Let us define some InfluxDB key terms that are commonly used while using this database.
Bucket: A bucket is a specified place where the data is stored. While creating a bucket you specify the name and the time period for the data to get deleted.
Point: A point consists of a set of data in a row. It comprises of a measurement, tag set, field key, field value and a timestamp.
Tag (tag key and tag value): The columns in a data are known as tags. A tag consists of a set of data that gives us information about other data that are usually queried. Although they are optional but it helps in organizing the data in an efficient manner. They are indexed.
Field (field key and field value): A field consists of a field key and a field value stored in their respective columns. They are not indexed. Here a field key is a string type that depicts the name of the field. A field value on the other hand depicts the value of the field. It can be type string, float, int or boolean.
Measurement: This shows the data (tags, fields, timestamps) stored in the related fields. A measurement name is a string and is chosen in such a way that it describes the data it holds.
Recommended Reading: InfluxDB data elements
Setting up an InfluxDB Database
Now let us see how to easily set up our InfluxDB database for ESP32 data logging. Firstly, head over to the official InfluxDB website (https://www.influxdata.com/) and click the ‘Get InfluxDB’ button as highlighted below.
You will have to create a free InfluxDB cloud account. You can either continue with your Google or Microsoft account or login by providing your details as shown below to create an account.

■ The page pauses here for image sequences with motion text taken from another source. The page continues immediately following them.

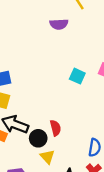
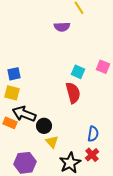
red semicircle: (55, 128) -> (73, 93), moved, size x1.5

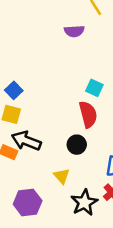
blue square: (14, 74) -> (14, 90), turned -32
black circle: (44, 126) -> (77, 145), moved

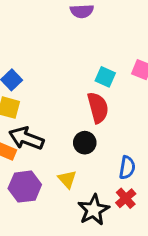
purple hexagon: (28, 203) -> (25, 187), moved

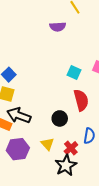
red semicircle: (98, 108) -> (81, 100), moved
red cross: (126, 198) -> (71, 148), moved

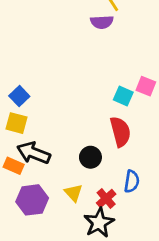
purple semicircle: (58, 27) -> (102, 22), moved
cyan square: (74, 73) -> (123, 96), moved

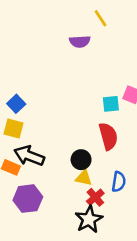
purple semicircle: (102, 22) -> (80, 42), moved
cyan square: (123, 96) -> (111, 104), turned -30
yellow triangle: (73, 193) -> (84, 178), moved, turned -36

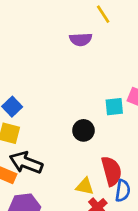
red semicircle: (108, 136) -> (111, 171), moved
black circle: (81, 160) -> (83, 130), moved

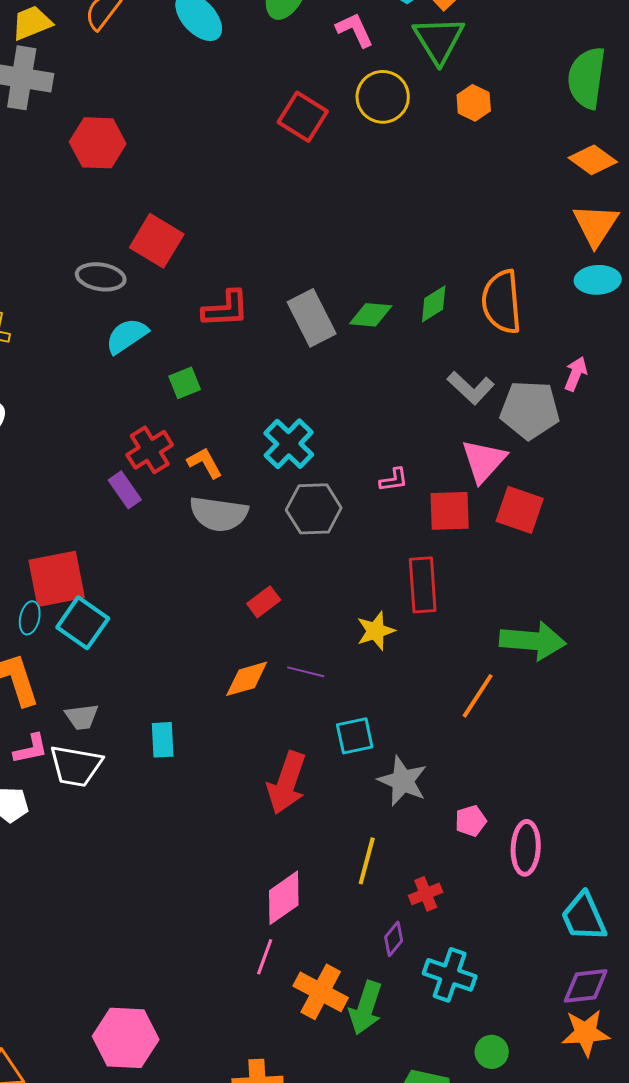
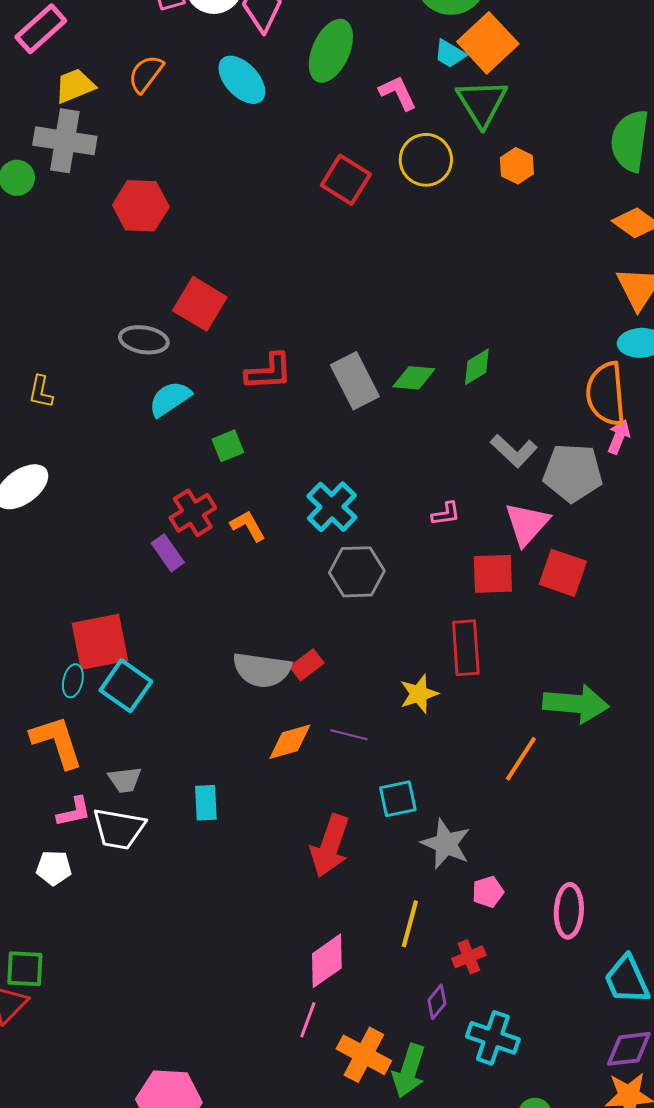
orange semicircle: (502, 302) -> (606, 394), moved
pink L-shape: (394, 480) -> (446, 514), moved
gray semicircle: (219, 514) -> (262, 670), moved
pink pentagon: (471, 821) -> (488, 892), moved

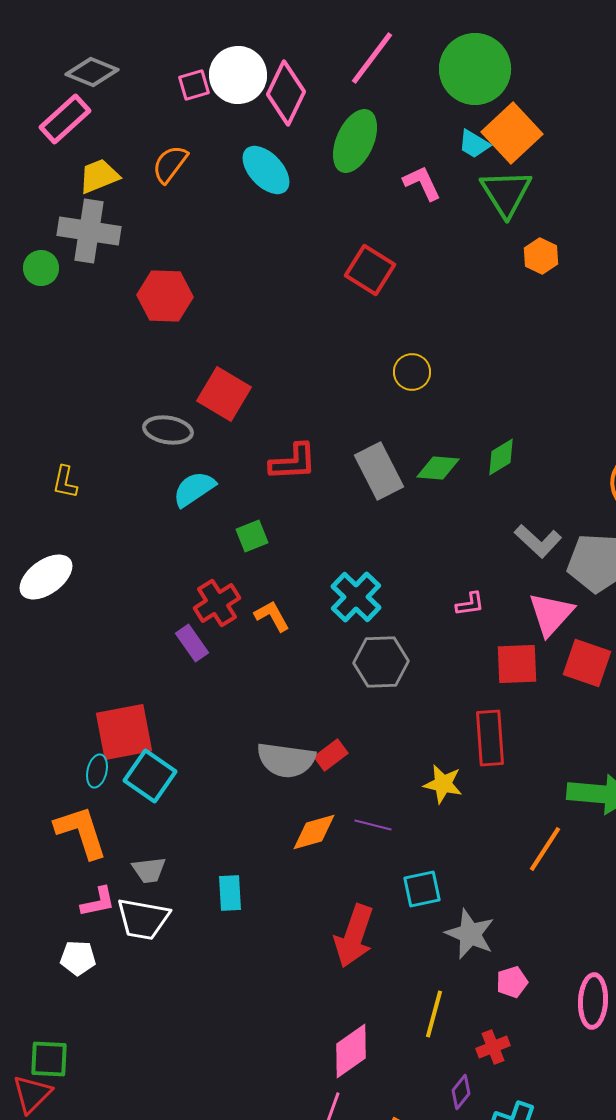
yellow circle: (426, 160) -> (412, 372), moved, size x0.7
yellow star: (419, 694) -> (443, 784), turned 30

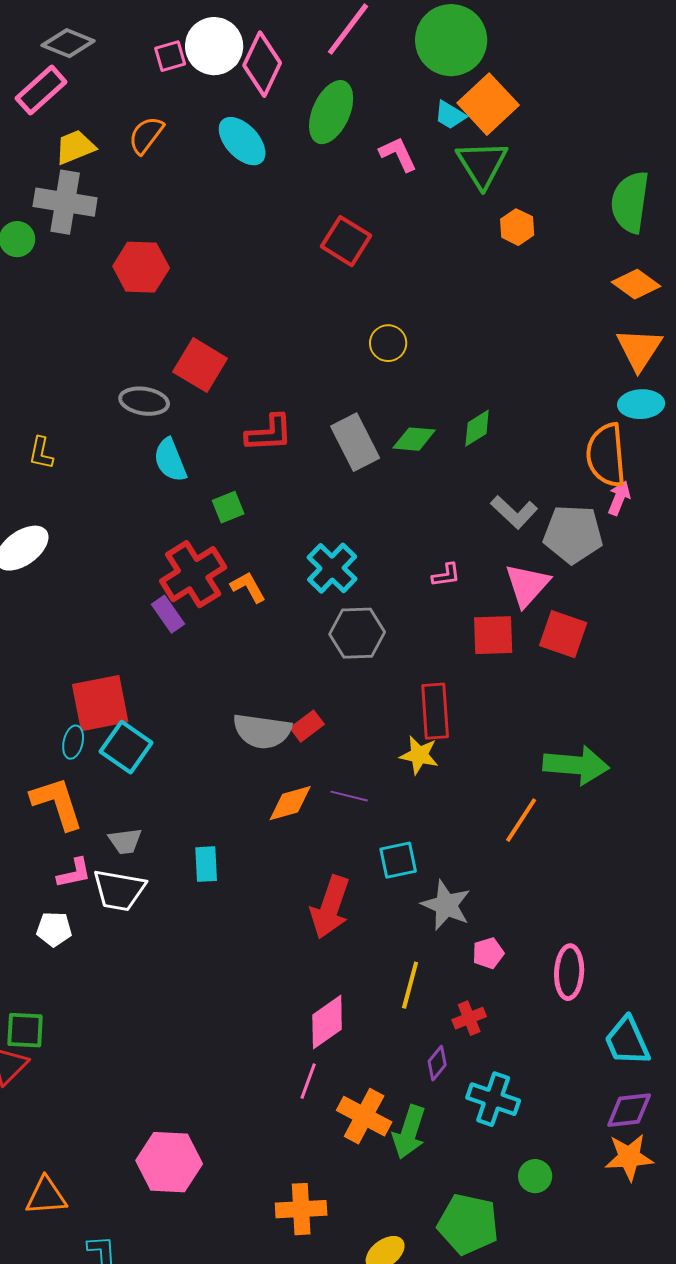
cyan semicircle: (194, 489) -> (170, 460), turned -78
red cross: (217, 603) -> (193, 574), size x1.4
red rectangle: (490, 738) -> (435, 711), moved

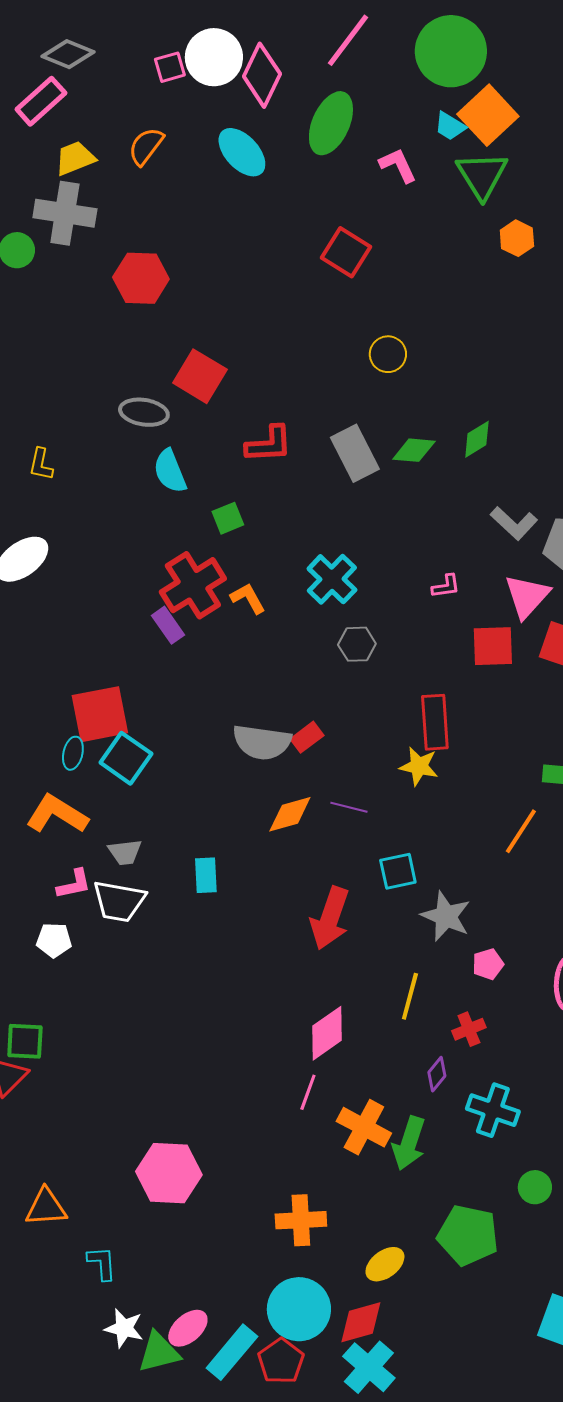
gray hexagon: (357, 633) -> (357, 644), size x0.7
orange L-shape: (57, 803) -> (57, 814), turned -40

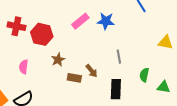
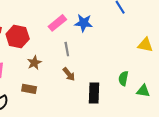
gray line: (119, 57) -> (67, 49), moved
brown rectangle: (74, 78) -> (29, 89), moved

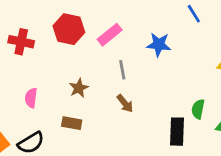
blue star: (84, 23) -> (159, 45), moved
red hexagon: (18, 37) -> (69, 29), moved
black rectangle: (94, 93) -> (177, 132), moved

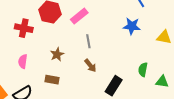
red cross: (21, 42) -> (24, 28), moved
blue star: (159, 45) -> (132, 26), moved
black rectangle: (177, 132) -> (114, 86), moved, turned 30

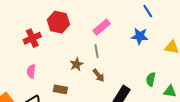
pink rectangle: (79, 16) -> (102, 27), moved
red cross: (24, 28) -> (32, 38), turned -36
brown star: (57, 54) -> (76, 64), moved

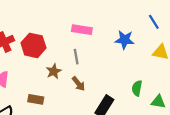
blue line: (148, 11) -> (154, 22), moved
red hexagon: (58, 22) -> (33, 45), moved
pink rectangle: (102, 27) -> (82, 30), turned 48

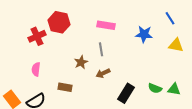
red hexagon: (33, 45) -> (59, 22), moved
brown arrow: (78, 84) -> (103, 73), turned 104
green semicircle: (137, 88) -> (155, 88), moved, turned -80

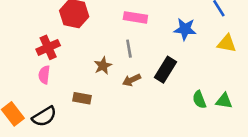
red cross: (37, 36) -> (48, 47), moved
green semicircle: (155, 88) -> (199, 100), turned 48
black rectangle: (126, 93) -> (165, 70), moved

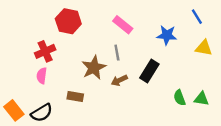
pink rectangle: (135, 17) -> (123, 25), turned 30
brown star: (103, 66) -> (94, 68), size x1.5

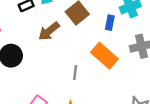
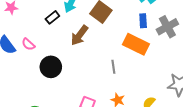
blue rectangle: (110, 23) -> (143, 21), moved

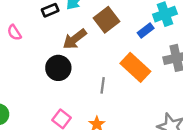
blue rectangle: (143, 21) -> (146, 30), moved, turned 40
black circle: (51, 67) -> (58, 68), moved

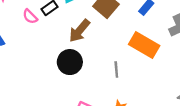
pink semicircle: (14, 32) -> (30, 16), moved

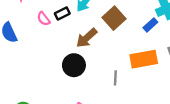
orange rectangle: (144, 45) -> (144, 59), turned -48

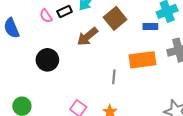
blue rectangle: (150, 25) -> (150, 27), turned 40
black circle: (74, 65) -> (47, 60), moved

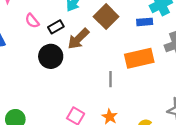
black rectangle: (65, 12) -> (56, 27), moved
black circle: (47, 60) -> (51, 56), moved

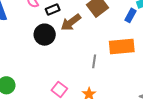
blue rectangle: (145, 22) -> (131, 15), turned -64

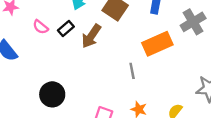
black circle: (45, 35) -> (52, 94), moved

The next step is to choose where you would like to store the data. We are selecting Google Cloud as storage. You also have the option of using Amazon web services and Microsoft Azure. Moreover, the company name will also be required. Do not forget to tick the agreement after reading it.
Next up we will be asked to select a plan. We will stick with the ‘Free’ plan as it works well with our projects.
Now the get started page will open up. By now we have successfully logged into InfluxDB, set our storage destination and chosen our InfluxDB cloud plan. Now we are ready to load data.
Load Data
To load data to InfluxDB start by clicking the More button as highlighted below.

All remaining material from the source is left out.